Because Times policy is set at the top, ACT UP decided on publisher Arthur “Punch” Sulzberger’s Fifth Avenue residence as a starting point for our protest. During the night of July 23, the streets outside Sulzberger’s apartment were painted with outlines of bodies and the inscription ALL THE NEWS THAT FIT TO KILL. Three days later, 200 ACT UP members gathered at the same spot for an angry demonstration. Fliers with a series of questions were handed out to Punch’s neighbors:

-- Why does the Times refuse to print information about new AIDS treatments until long after their discovery?

-- Why, instead of actively investigating the work of federal health organizations, does the Times merely rewrite the press releases of the Food and Drug Administration, the Centers for Disease Control, and the National Institutes of Health, among others?
n Why does the Times currently have no AIDS reporter in Washington, D.C., the city from which most crucial treatment policies originate?
n Why would the Times write an editorial that supports New York City health commissioner Stephen Joseph’s plan for an end to anonymous testing and the implementation of contact tracing, a proposal repudiated by both the medical community and a panel of AIDS experts?

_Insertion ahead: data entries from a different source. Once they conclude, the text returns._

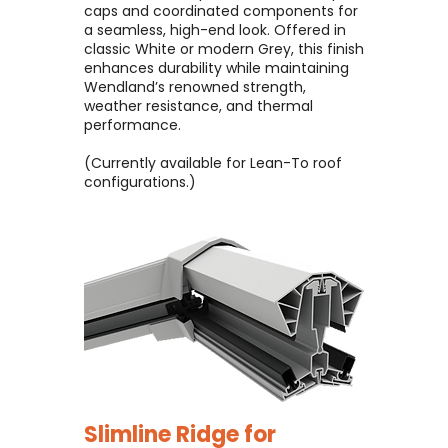
caps and coordinated components for
a seamless, high-end look. Offered in
classic White or modern Grey, this finish
enhances durability while maintaining
Wendland’s renowned strength,
weather resistance, and thermal
performance.
(Currently available for Lean-To roof
configurations.)
Slimline Ridge for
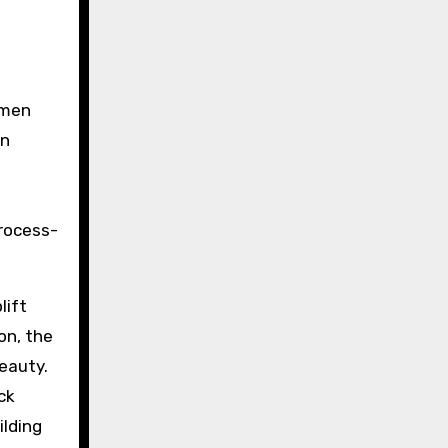
omen
on
rocess-
lift
on, the
eauty.
ck
ilding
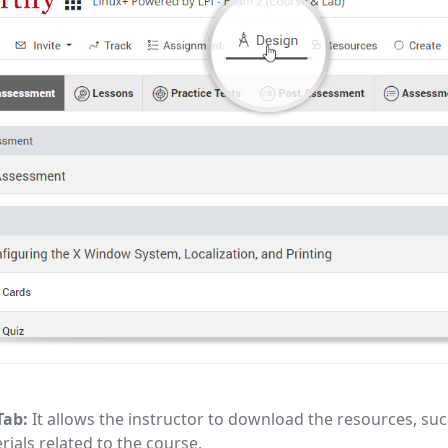
Tab:
It allows the instructor to download the resources, suc
rials related to the course.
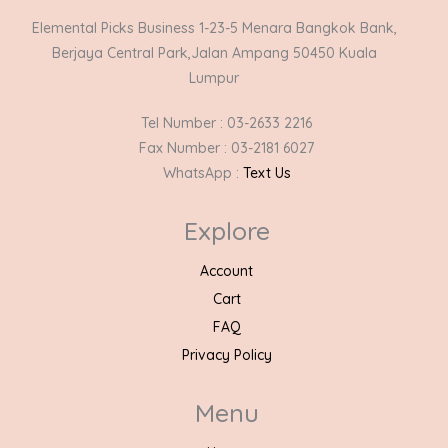
Elemental Picks Business 1-23-5 Menara Bangkok Bank,
Berjaya Central Park,Jalan Ampang 50450 Kuala
Lumpur
Tel Number : 03-2633 2216
Fax Number : 03-2181 6027
WhatsApp :
Text Us
Explore
Account
Cart
FAQ
Privacy Policy
Menu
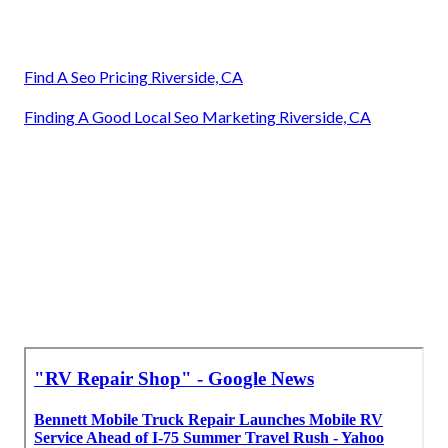
Find A Seo Pricing Riverside, CA
Finding A Good Local Seo Marketing Riverside, CA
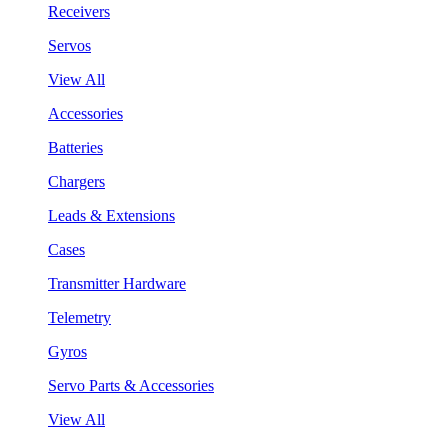
Receivers
Servos
View All
Accessories
Batteries
Chargers
Leads & Extensions
Cases
Transmitter Hardware
Telemetry
Gyros
Servo Parts & Accessories
View All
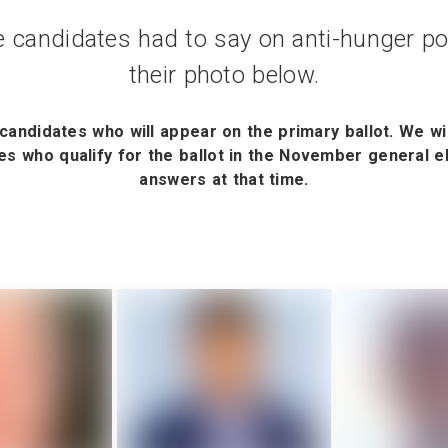
 candidates had to say on anti-hunger pol
their photo below.
candidates who will appear on the primary ballot. We wi
s who qualify for the ballot in the November general ele
answers at that time.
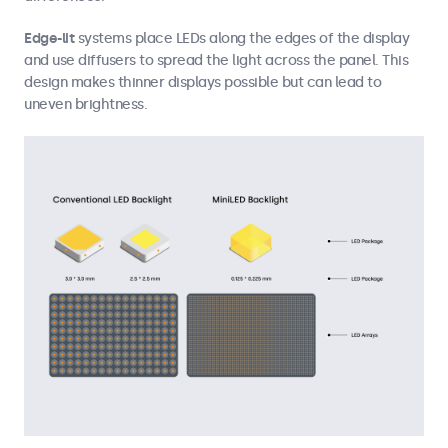
Edge-lit
systems place LEDs along the edges of the display
and use diffusers to spread the light across the panel. This
design makes thinner displays possible but can lead to
uneven brightness.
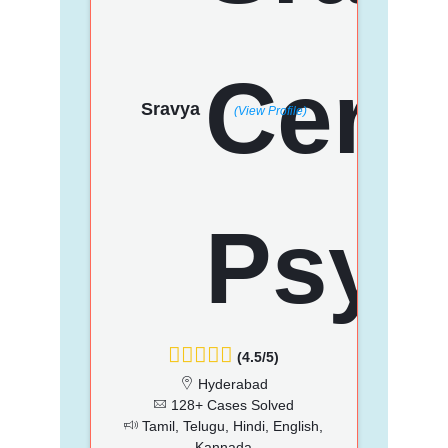
Sravya
(View Profile)
(4.5/5)
Hyderabad
128+ Cases Solved
Tamil, Telugu, Hindi, English,
Kannada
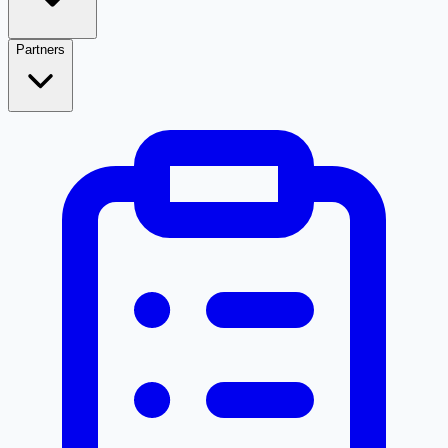
Partners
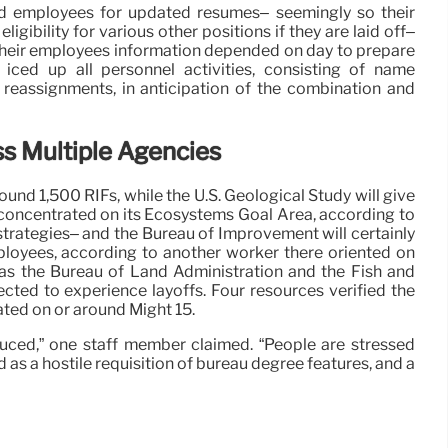
ed employees for updated resumes– seemingly so their
ligibility for various other positions if they are laid off–
their employees information depended on day to prepare
 iced up all personnel activities, consisting of name
reassignments, in anticipation of the combination and
s Multiple Agencies
und 1,500 RIFs, while the U.S. Geological Study will give
oncentrated on its Ecosystems Goal Area, according to
strategies– and the Bureau of Improvement will certainly
loyees, according to another worker there oriented on
h as the Bureau of Land Administration and the Fish and
ected to experience layoffs. Four resources verified the
ated on or around Might 15.
duced,” one staff member claimed. “People are stressed
as a hostile requisition of bureau degree features, and a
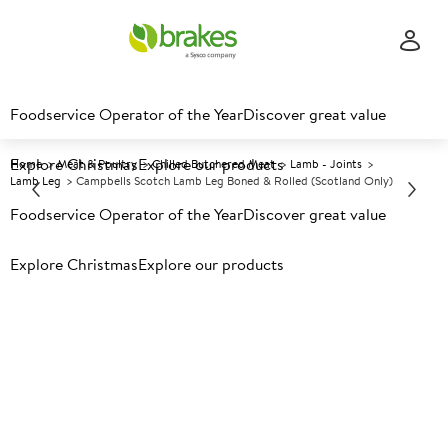
Foodservice Operator of the Year
Discover great value
Explore Christmas
Explore our products
Home
Meat & Poultry
Chilled Butchered Meat
Lamb - Joints
Lamb Leg
Campbells Scotch Lamb Leg Boned & Rolled (Scotland Only)
Foodservice Operator of the Year
Discover great value
Prices shown based on an average customer discount*.
Explore Christmas
Explore our products
Further discounts may be available based on volume.
Open
an account today.
C
5025393
Campbells Scotch Lamb Leg
Boned & Rolled (Scotland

At the demonstration, ACT UP found out just how much clout the newspaper has in New York City: the police department guarded Sulzberger’s residence with ranks equal in numbers to our own, and not a single story about the protest appeared in the mainstream media. Deterred at the publisher’s digs, ACT UP’s legions proceeded to march down Fifth Avenue and over to the Times offices on West 43rd Street. There we were met with an even bigger police gang, fully determined to protect the Times’s property rights against our own rights of free assembly and speech.